According to what I heard, "code review" is somebody reads the thousands
lines of code written by other person
There is a difference between a code-monkey and a real programmer.
The average amount of code a real programmer writes is in the hundreds
of lines per month. That is average, and assumes thorough research of
the problem to solve, thought-out hand-written code, and code
documentation in an non-trivial field of work in a corporate
environment. I am not talking about endless copy-paste junk. It
further assumes tests are counted separately.
errors (logic errors, I guess, since the code at least can be compiled
and run).
Or, like, for example, multi threading errors? Potential performance
or scaling problems? Potential access right problems? Potential
deployment problems? Resource conflict problems?

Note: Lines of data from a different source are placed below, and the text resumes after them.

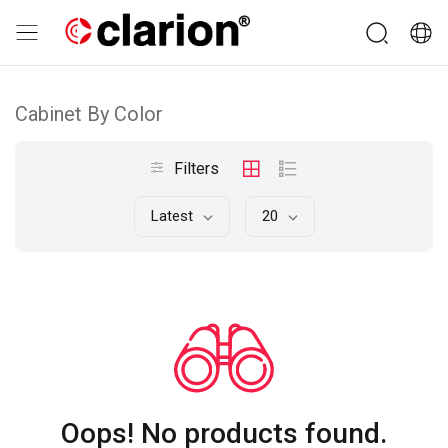
Cabinet By Color
Filters
Latest
20
Oops! No products found.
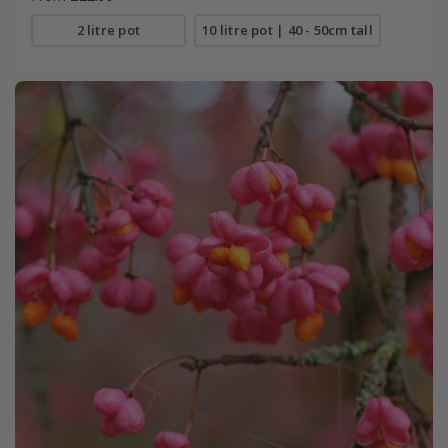
2 litre pot
10 litre pot | 40 - 50cm tall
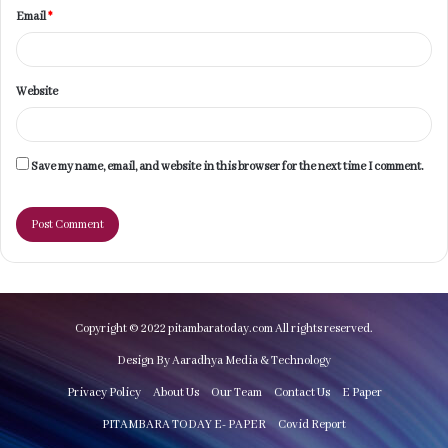
Email
*
Website
Save my name, email, and website in this browser for the next time I comment.
Copyright © 2022 pitambaratoday.com All rights reserved.
Design By Aaradhya Media & Technology
Privacy Policy
About Us
Our Team
Contact Us
E Paper
PITAMBARA TODAY E- PAPER
Covid Report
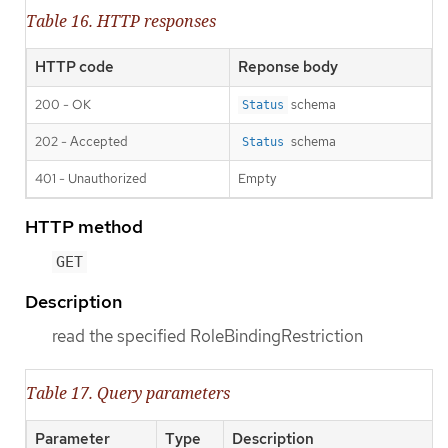
Table 16. HTTP responses
HTTP code
Reponse body
200 - OK
schema
Status
202 - Accepted
schema
Status
401 - Unauthorized
Empty
HTTP method
GET
Description
read the specified RoleBindingRestriction
Table 17. Query parameters
Parameter
Type
Description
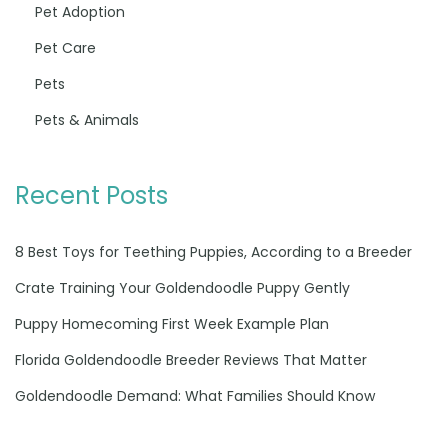
Pet Adoption
Pet Care
Pets
Pets & Animals
Recent Posts
8 Best Toys for Teething Puppies, According to a Breeder
Crate Training Your Goldendoodle Puppy Gently
Puppy Homecoming First Week Example Plan
Florida Goldendoodle Breeder Reviews That Matter
Goldendoodle Demand: What Families Should Know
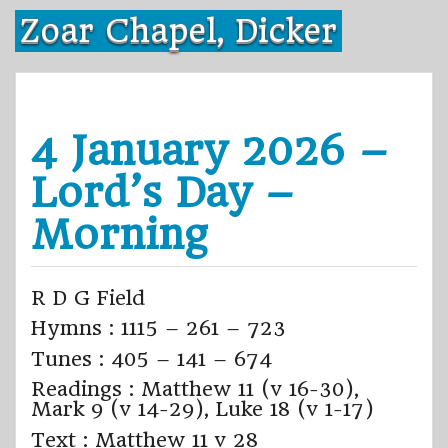
Skip
Zoar Chapel, Dicker
to
content
4 January 2026 –
Lord’s Day –
Morning
R D G Field
Hymns : 1115 – 261 – 723
Tunes : 405 – 141 – 674
Readings : Matthew 11 (v 16-30),
Mark 9 (v 14-29), Luke 18 (v 1-17)
Text : Matthew 11 v 28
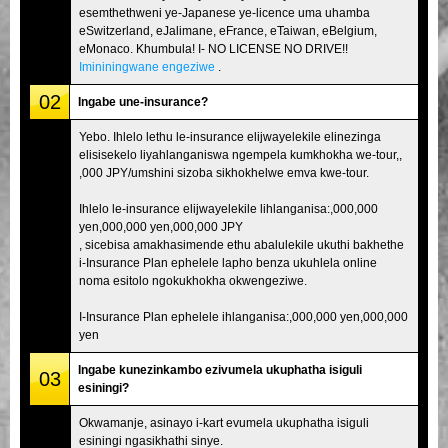
esemthethweni ye-Japanese ye-licence uma uhamba
eSwitzerland, eJalimane, eFrance, eTaiwan, eBelgium,
eMonaco. Khumbula! I- NO LICENSE NO DRIVE!!
Imininingwane engeziwe
.
02
Ingabe une-insurance?
Yebo. Ihlelo lethu le-insurance elijwayelekile elinezinga
elisisekelo liyahlanganiswa ngempela kumkhokha we-tour,,
,000 JPY/umshini sizoba sikhokhelwe emva kwe-tour.
Ihlelo le-insurance elijwayelekile lihlanganisa:,000,000
yen,000,000 yen,000,000 JPY
, sicebisa amakhasimende ethu abalulekile ukuthi bakhethe
i-Insurance Plan ephelele lapho benza ukuhlela online
noma esitolo ngokukhokha okwengeziwe.
I-Insurance Plan ephelele ihlanganisa:,000,000 yen,000,000
yen
Ingabe kunezinkambo ezivumela ukuphatha isiguli
03
esiningi?
Okwamanje, asinayo i-kart evumela ukuphatha isiguli
esiningi ngasikhathi sinye.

And of course the biggies, too. Like misunderstanding or
misinterpreting of specification. Plus the human component, e,g,
weeding out slackers who didn't report their progress accurately, and
are of course behind schedule. Or fakers who can't code at all but got
the job with a faked CV.
I feel this is crazy!!!
Programmers who don't want that other programmers look at their code
usually have something to hide. Real programmers typically like to
show their code to demonstrate their competence and get
acknowledgments from their peers.
Since the reviewer has to "read" the original
code author's mind
No, the reviewer has to read the specification.
and make sure the code does what the author wants
No, makes sure the code does what the specification says.
and no hidden surprises! How this could be possible?! This would be
extremely time consuming and nobody knows better about the code than the
author.
If the author is the only one capable of understanding and handling
the code then the code has no long-term value. If the code is
unreadable or incomprehensible for others, it has a major fault, it is
unmaintainable. Code reviews are already valuable if all they could do
was to guard against unmaintainable code.
My boss says this is very common practice in software engineer development.
Your boss has a clue. A rare event in some corporate environments.
Consider listen to him, there are much worse bosses out there.